After the seventh hearing of the case on Monday night, the Medical Council delivered the sentence on Dr Barry Tsang Ka-hung at about 1am yesterday.
"My moods are low and my family and friends are worried. I have to find a job but I have no special skills and I'm reaching middle age," the 44-year-old said. "In some things, it's all right when you have a clear conscience," he said, without elaborating when asked if he had any regrets.
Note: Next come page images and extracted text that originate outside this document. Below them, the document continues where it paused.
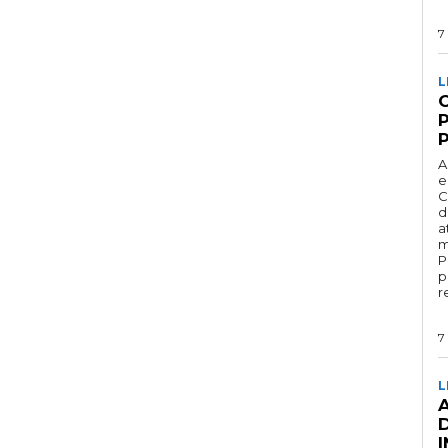
7
L
A
e
C
d
a
m
P
p
r
7
L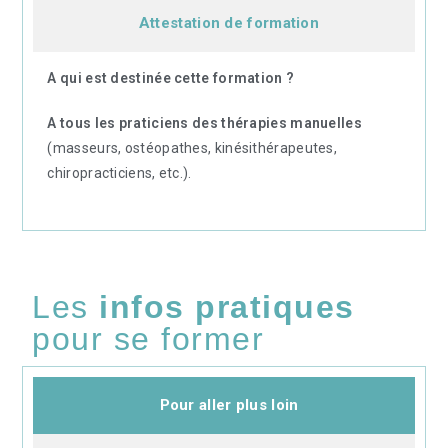
Attestation de formation
A qui est destinée cette formation ?
A tous les praticiens des thérapies manuelles
(masseurs, ostéopathes, kinésithérapeutes,
chiropracticiens, etc.).
Les
infos pratiques
pour se former
Pour aller plus loin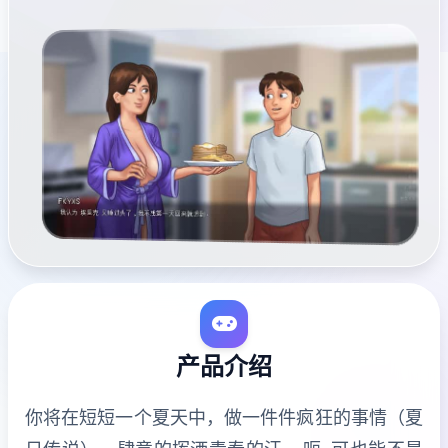
产品介绍
你将在短短一个夏天中，做一件件疯狂的事情（夏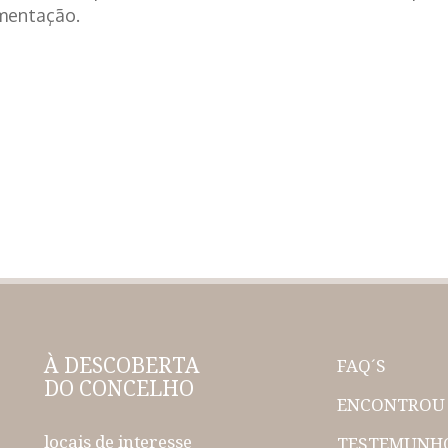
umentação.
À DESCOBERTA
FAQ´S
DO CONCELHO
ENCONTROU 
locais de interesse
TESTEMUNH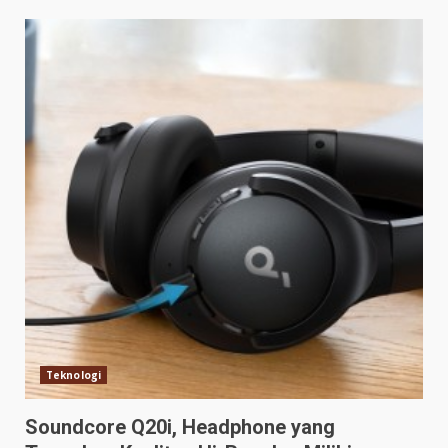
Teknologi
Soundcore Q20i, Headphone yang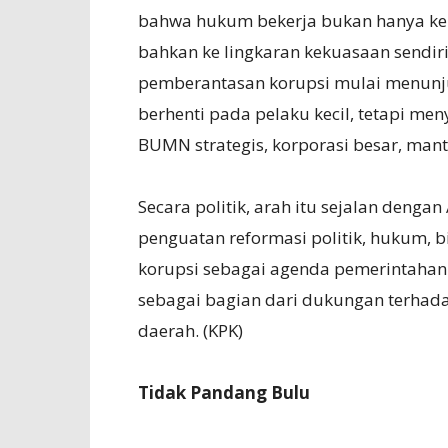
bahwa hukum bekerja bukan hanya ke b
bahkan ke lingkaran kekuasaan sendir
pemberantasan korupsi mulai menunjuk
berhenti pada pelaku kecil, tetapi me
BUMN strategis, korporasi besar, mant
Secara politik, arah itu sejalan deng
penguatan reformasi politik, hukum, 
korupsi sebagai agenda pemerintahan.
sebagai bagian dari dukungan terhada
daerah. (KPK)
Tidak Pandang Bulu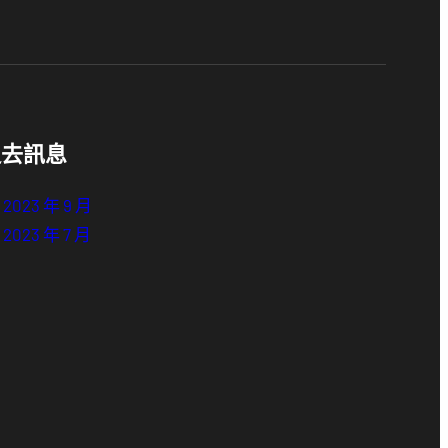
過去訊息
2023 年 9 月
2023 年 7 月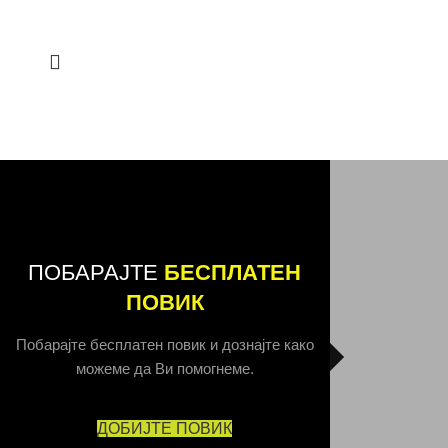
ПОБАРАЈТЕ
БЕСПЛАТЕН
ПОВИК
Побарајте бесплатен повик и дознајте како
можеме да Ви помогнеме.
ДОБИЈТЕ ПОВИК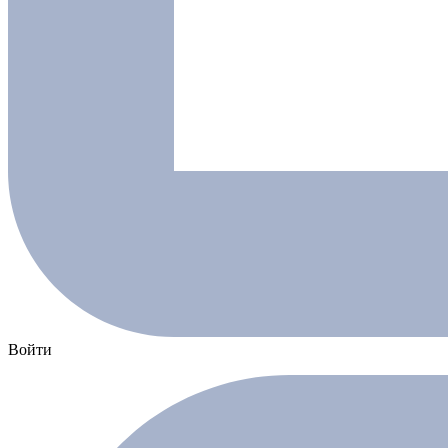
Войти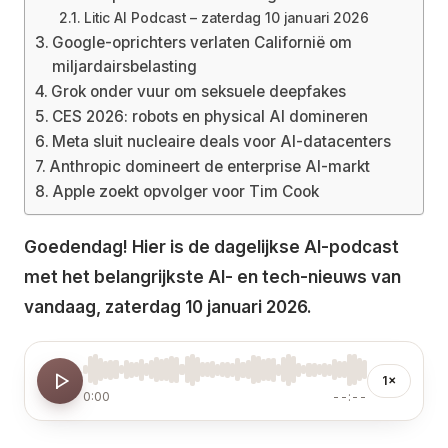
Litic AI Podcast – zaterdag 10 januari 2026
Google-oprichters verlaten Californië om
miljardairsbelasting
Grok onder vuur om seksuele deepfakes
CES 2026: robots en physical AI domineren
Meta sluit nucleaire deals voor AI-datacenters
Anthropic domineert de enterprise AI-markt
Apple zoekt opvolger voor Tim Cook
Goedendag! Hier is de dagelijkse AI-podcast
met het belangrijkste AI- en tech-nieuws van
vandaag, zaterdag 10 januari 2026.
1×
0:00
--:--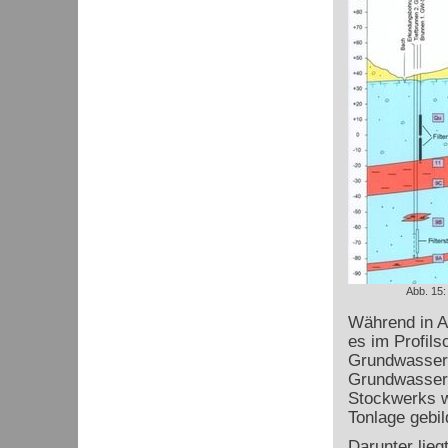
Abb. 15:
Während in Ab
es im Profils
Grundwassers
Grundwasser 
Stockwerks w
Tonlage gebil
Darunter lie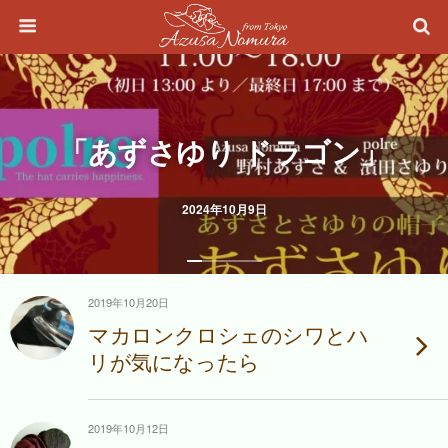
「あずさゆり ドラゴン」
2024年10月9日
2019年10月20日
マカロンクロシェのシワとハ
リが気になったら
2019年10月12日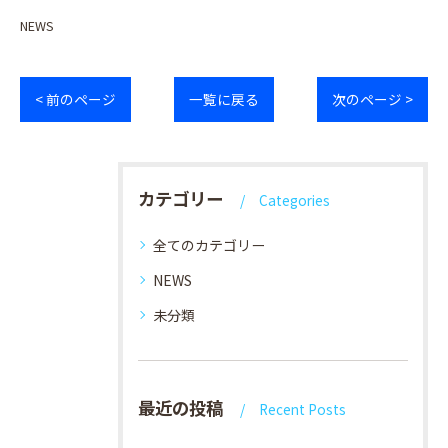
NEWS
< 前のページ
一覧に戻る
次のページ >
カテゴリー
Categories
全てのカテゴリー
NEWS
未分類
最近の投稿
Recent Posts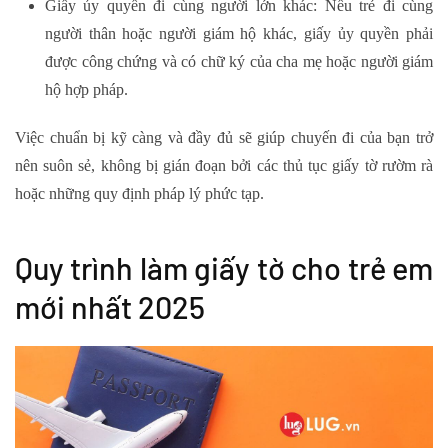
Giấy ủy quyền đi cùng người lớn khác
: Nếu trẻ đi cùng
người thân hoặc người giám hộ khác, giấy ủy quyền phải
được công chứng và có chữ ký của cha mẹ hoặc người giám
hộ hợp pháp.
Việc chuẩn bị kỹ càng và đầy đủ sẽ giúp chuyến đi của bạn trở
nên suôn sẻ, không bị gián đoạn bởi các thủ tục giấy tờ rườm rà
hoặc những quy định pháp lý phức tạp.
Quy trình làm giấy tờ cho trẻ em
mới nhất 2025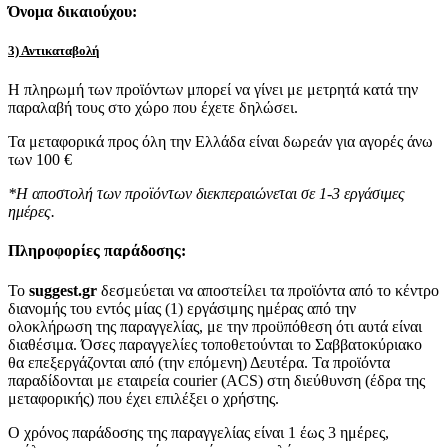
Όνομα δικαιούχου:
3) Αντικαταβολή
Η πληρωμή των προϊόντων μπορεί να γίνει με μετρητά κατά την
παραλαβή τους στο χώρο που έχετε δηλώσει.
Τα μεταφορικά προς όλη την Ελλάδα είναι δωρεάν για αγορές άνω
των 100 €
*Η αποστολή των προϊόντων διεκπεραιώνεται σε 1-3 εργάσιμες
ημέρες.
Πληροφορίες παράδοσης:
To
suggest.gr
δεσμεύεται να αποστείλει τα προϊόντα από το κέντρο
διανομής του εντός μίας (1) εργάσιμης ημέρας από την
ολοκλήρωση της παραγγελίας, με την προϋπόθεση ότι αυτά είναι
διαθέσιμα. Όσες παραγγελίες τοποθετούνται το Σαββατοκύριακο
θα επεξεργάζονται από (την επόμενη) Δευτέρα. Τα προϊόντα
παραδίδονται με εταιρεία courier (ACS) στη διεύθυνση (έδρα της
μεταφορικής) που έχει επιλέξει ο χρήστης.
Ο χρόνος παράδοσης της παραγγελίας είναι 1 έως 3 ημέρες,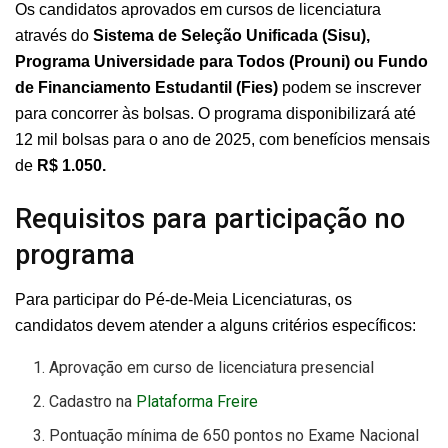
Os candidatos aprovados em cursos de licenciatura
através do
Sistema de Seleção Unificada (Sisu),
Programa Universidade para Todos (Prouni) ou Fundo
de Financiamento Estudantil (Fies)
podem se inscrever
para concorrer às bolsas. O programa disponibilizará até
12 mil bolsas para o ano de 2025, com benefícios mensais
de
R$ 1.050.
Requisitos para participação no
programa
Para participar do Pé-de-Meia Licenciaturas, os
candidatos devem atender a alguns critérios específicos:
Aprovação em curso de licenciatura presencial
Cadastro na
Plataforma Freire
Pontuação mínima de 650 pontos no Exame Nacional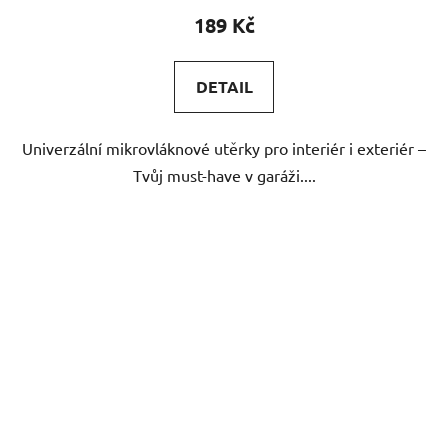
produktu
189 Kč
je
5,0
DETAIL
z
5
Univerzální mikrovláknové utěrky pro interiér i exteriér –
hvězdiček.
Tvůj must-have v garáži....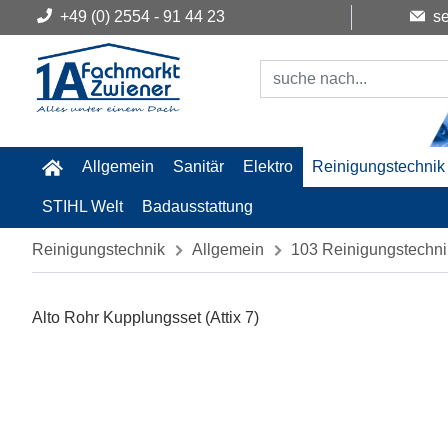
+49 (0) 2554 - 91 44 23
se
Allgemein
Sanitär
Elektro
Reinigungstechnik
STIHL Welt
Badausstattung
Reinigungstechnik
Allgemein
103 Reinigungstechni
Alto Rohr Kupplungsset (Attix 7)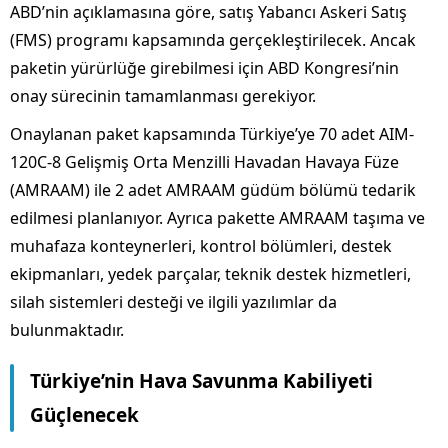
ABD’nin açıklamasına göre, satış Yabancı Askeri Satış
(FMS) programı kapsamında gerçekleştirilecek. Ancak
paketin yürürlüğe girebilmesi için ABD Kongresi’nin
onay sürecinin tamamlanması gerekiyor.
Onaylanan paket kapsamında Türkiye’ye 70 adet AIM-
120C-8 Gelişmiş Orta Menzilli Havadan Havaya Füze
(AMRAAM) ile 2 adet AMRAAM güdüm bölümü tedarik
edilmesi planlanıyor. Ayrıca pakette AMRAAM taşıma ve
muhafaza konteynerleri, kontrol bölümleri, destek
ekipmanları, yedek parçalar, teknik destek hizmetleri,
silah sistemleri desteği ve ilgili yazılımlar da
bulunmaktadır.
Türkiye’nin Hava Savunma Kabiliyeti
Güçlenecek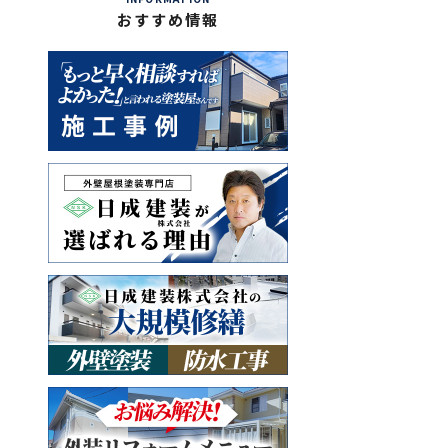
おすすめ情報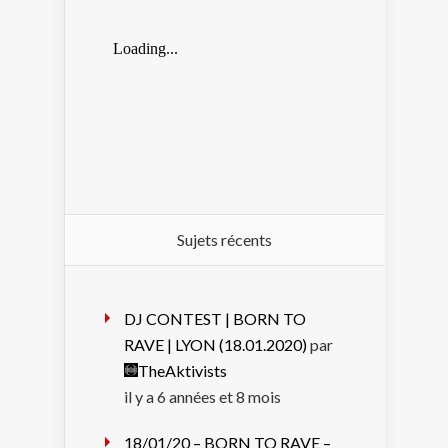
Sujets récents
DJ CONTEST | BORN TO
RAVE | LYON (18.01.2020)
par
TheAktivists
il y a 6 années et 8 mois
18/01/20 – BORN TO RAVE –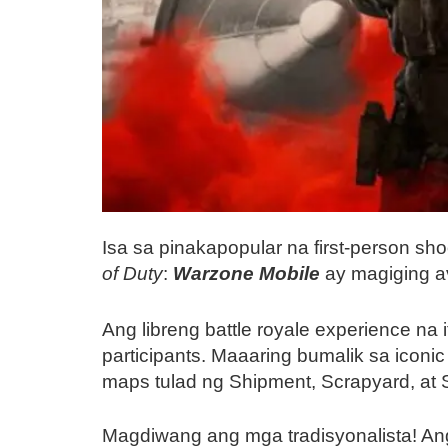
Isa sa pinakapopular na first-person s
of Duty
:
Warzone Mobile
ay magiging av
Ang libreng battle royale experience n
participants. Maaaring bumalik sa icon
maps tulad ng Shipment, Scrapyard, at
Magdiwang ang mga tradisyonalista! Ang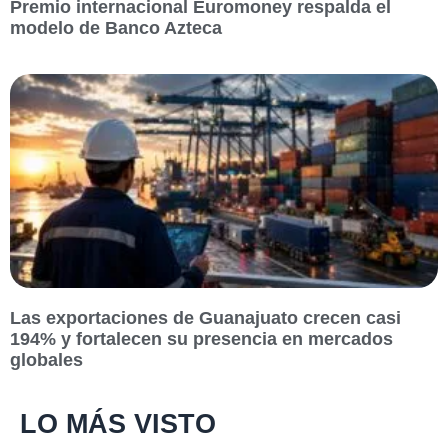
Premio internacional Euromoney respalda el
modelo de Banco Azteca
Las exportaciones de Guanajuato crecen casi
194% y fortalecen su presencia en mercados
globales
LO MÁS VISTO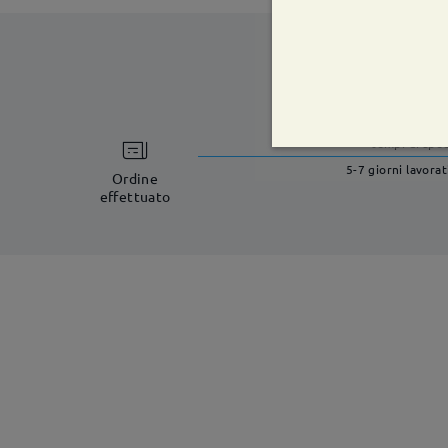
tempi di spe
5-7 giorni lavorat
Ordine
effettuato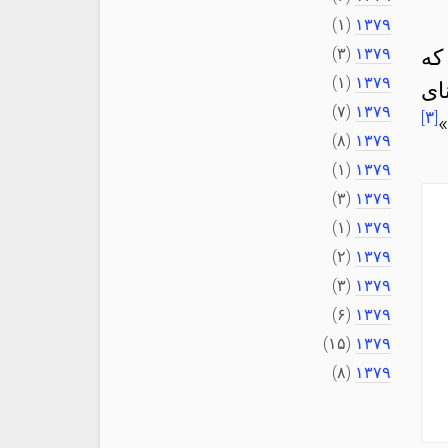
(۱)
۱۳۷۹
(۳)
۱۳۷۹
که
(۱)
۱۳۷۹
ای
(۷)
۱۳۷۹
[۳]
»
(۸)
۱۳۷۹
(۱)
۱۳۷۹
(۳)
۱۳۷۹
(۱)
۱۳۷۹
(۲)
۱۳۷۹
(۳)
۱۳۷۹
(۶)
۱۳۷۹
(۱۵)
۱۳۷۹
(۸)
۱۳۷۹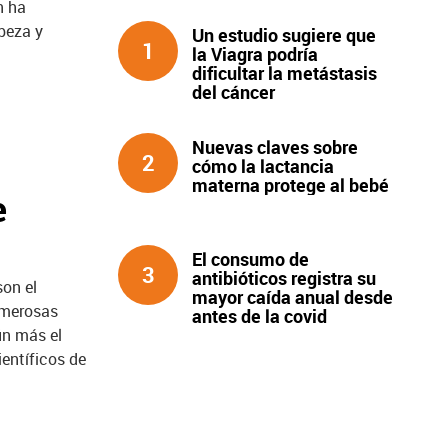
n ha
beza y
Un estudio sugiere que
1
la Viagra podría
dificultar la metástasis
del cáncer
Nuevas claves sobre
2
cómo la lactancia
materna protege al bebé
e
El consumo de
3
antibióticos registra su
son el
mayor caída anual desde
umerosas
antes de la covid
ún más el
ientíficos de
Tsang was convicted of professional misconduct by selling insurance to and having sex with a woman patient in 2008 and 2009 respectively. He was removed from the general register for four months for the former charge and indefinitely for the latter. The council will not consider his application for restoration in the next five years.
Tsang said he would consider appealing to the Court of Appeal.
He was also reprimanded by the council for making fraudulent claims to the Department of Health for reimbursement of vaccination fees for which he was convicted by Kwun Tong Court in 2011.
The council's temporary chairman Professor Felice Lieh-Mak said in the judgment that Tsang showed no remorse and "can be a danger to his patients".
Though the sexual intercourse was consensual, she said it was "a most serious breach of the proper relationship between doctor and patient".
The council found that the patient had a relationship with Tsang during the time when he was her doctor. There were photographs of them leaning their heads against each other.
Tsang had told the council that she was no longer his patient when they had a relationship and denied there was sex involved. But it found him to be a dishonest and unreliable witness, as his evidence changed all the time.
His wife gave evidence in a "rather dramatic manner" and "she distorted her evidence heavily in order to assist the defendant", it said in the judgment.